Putting cron jobs into systemd user slices doesn't always work (on Ubuntu 16.04)
As part of dealing with our Ubuntu 16.04 shutdown problem, we now have our systems set up to put all user cron jobs into systemd user slices so that systemd will terminate them before it starts unmounting NFS filesystems. Since we made this change, we've rebooted all of our systems and thus had an opportunity to see how it works in practice in our environment.
Unfortunately, what we've discovered is that pam_systemd
apparently doesn't always work right. Specifically, we've seen some
user cron @reboot
entries create processes that wound up still
under cron.service
, although other @reboot
entries for the same
user on the same machine wound up with their processes in user
slices. When things fail, pam_systemd doesn't log any sort of
errors that I can see in the systemd journal.
(Since no failures are logged, this doesn't seem related to the famous systemd issue where pam_systemd can't talk to systemd, eg systemd issue 2863 or this Ubuntu issue.)
The pam_systemd source code
isn't very long and doesn't do very much itself. The most important
function here appears to be pam_sm_open_session
, and reading
the code I can't spot a failure path that doesn't cause pam_systemd
to log an error. The good news is that turning on debugging for
pam_systemd doesn't appear to result in an overwhelming volume
of extra messages, so we can probably do this on the machines where
we've seen the problem in the hopes that something useful shows up.

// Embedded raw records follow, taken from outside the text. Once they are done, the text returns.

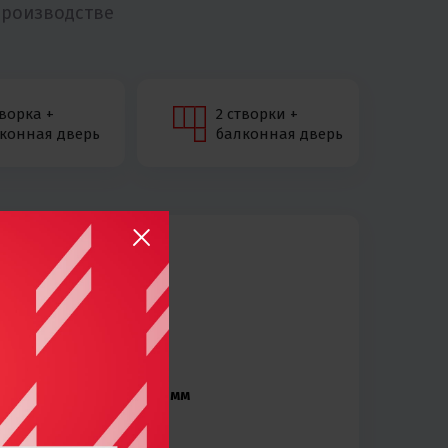
производстве
творка +
2 створки +
конная дверь
балконная дверь
о
20 610
700 x 1200 мм
WHS 60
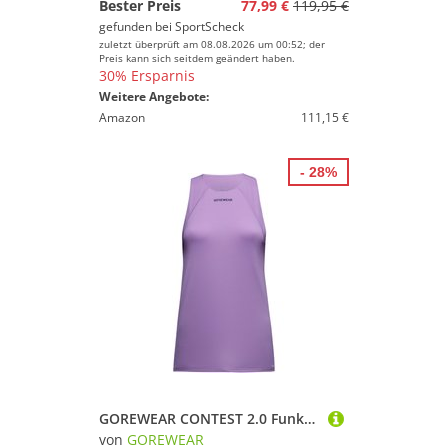
Bester Preis
77,99 €
119,95 €
gefunden bei
SportScheck
zuletzt überprüft am 08.08.2026 um 00:52; der
Preis kann sich seitdem geändert haben.
30% Ersparnis
Weitere Angebote:
Amazon
111,15 €
- 28%
GOREWEAR CONTEST 2.0 Funktionstank Damen
von
GOREWEAR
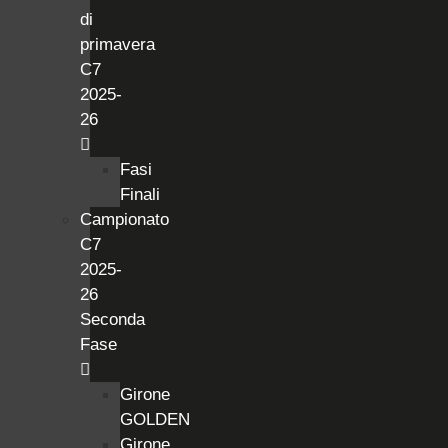
di
primavera
C7
2025-
26
Fasi
Finali
Campionato
C7
2025-
26
Seconda
Fase
Girone
GOLDEN
Girone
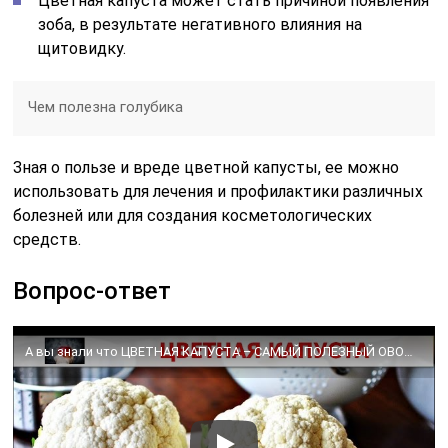
Цветная капуста может стать причиной появления
зоба, в результате негативного влияния на
щитовидку.
Чем полезна голубика
Зная о пользе и вреде цветной капусты, ее можно
использовать для лечения и профилактики различных
болезней или для создания косметологических
средств.
Вопрос-ответ
А вы знали что ЦВЕТНАЯ КАПУСТА – САМЫЙ ПОЛЕЗНЫЙ ОВОЩ?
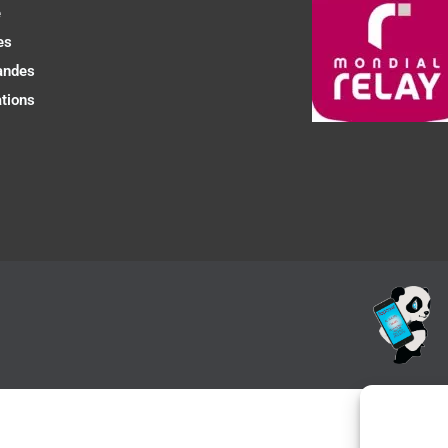
e
es
ndes
tions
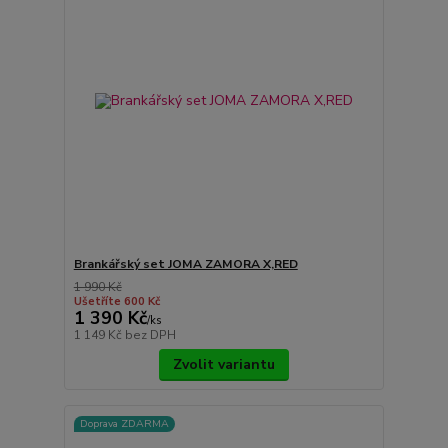
Brankářský set JOMA ZAMORA X,RED
1 990 Kč
Ušetříte 600 Kč
1 390 Kč
/
ks
1 149 Kč
bez DPH
Zvolit variantu
Doprava ZDARMA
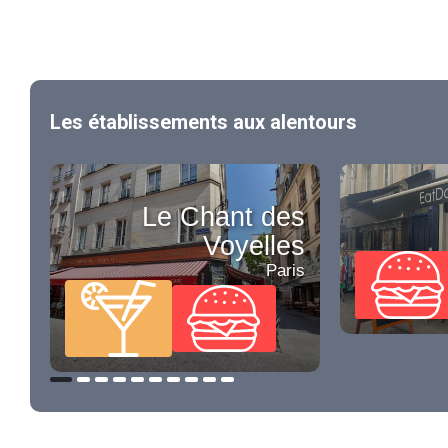
Les établissements aux alentours
Le Chant des
Voyelles
Paris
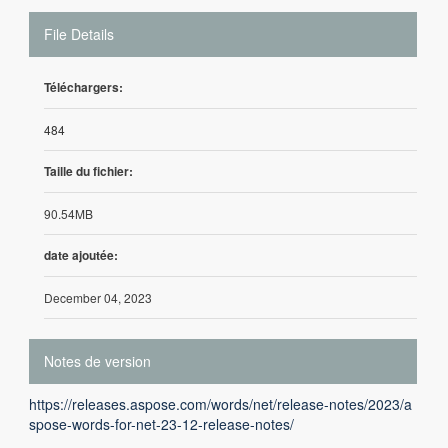
File Details
Téléchargers:
484
Taille du fichier:
90.54MB
date ajoutée:
December 04, 2023
Notes de version
https://releases.aspose.com/words/net/release-notes/2023/a
spose-words-for-net-23-12-release-notes/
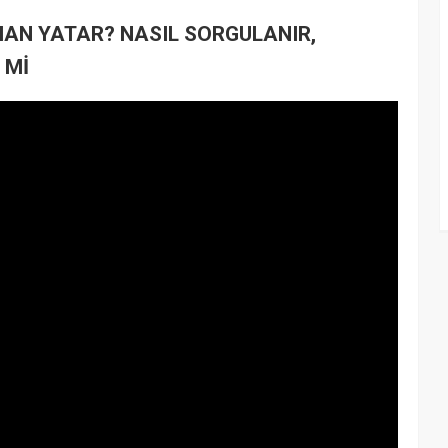
MAN YATAR? NASIL SORGULANIR,
 Mİ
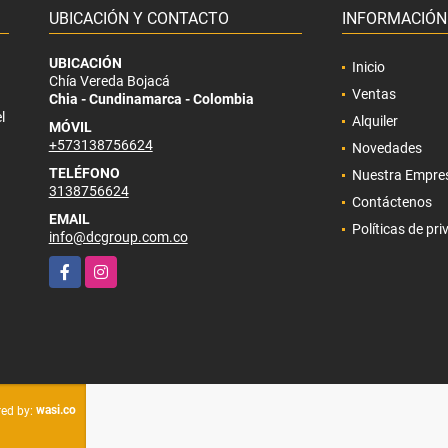
UBICACIÓN Y CONTACTO
INFORMACIÓN
UBICACIÓN
Inicio
Chía Vereda Bojacá
Ventas
Chia - Cundinamarca - Colombia
l
Alquiler
MÓVIL
+573138756624
Novedades
TELÉFONO
Nuestra Empre
3138756624
Contáctenos
EMAIL
Políticas de pr
info@dcgroup.com.co
Facebook
Instagram
wasi.co
ed by:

(It will probably take a while, since we don't reboot these machines very often. I have not seen or reproduced this on test machines, at least so far.)
Looking through what 'systemctl list-dependencies
' with various
options says for cron.service, it's possible that we need an explicit
dependency on systemd-logind.service
(although systemd-analyze
on one system says that systemd-logind started well before crond).
In theory it looks like pam_systemd should be reporting errors
if systemd-logind hasn't started, but in practice, who knows. We
might as well adopt a cargo cult 'better safe than sorry' approach
to unit dependencies, even if it feels like a very long shot.
(Life would be simpler if systemd had a simple way of discovering the relationship, if any, between two units.)
|
|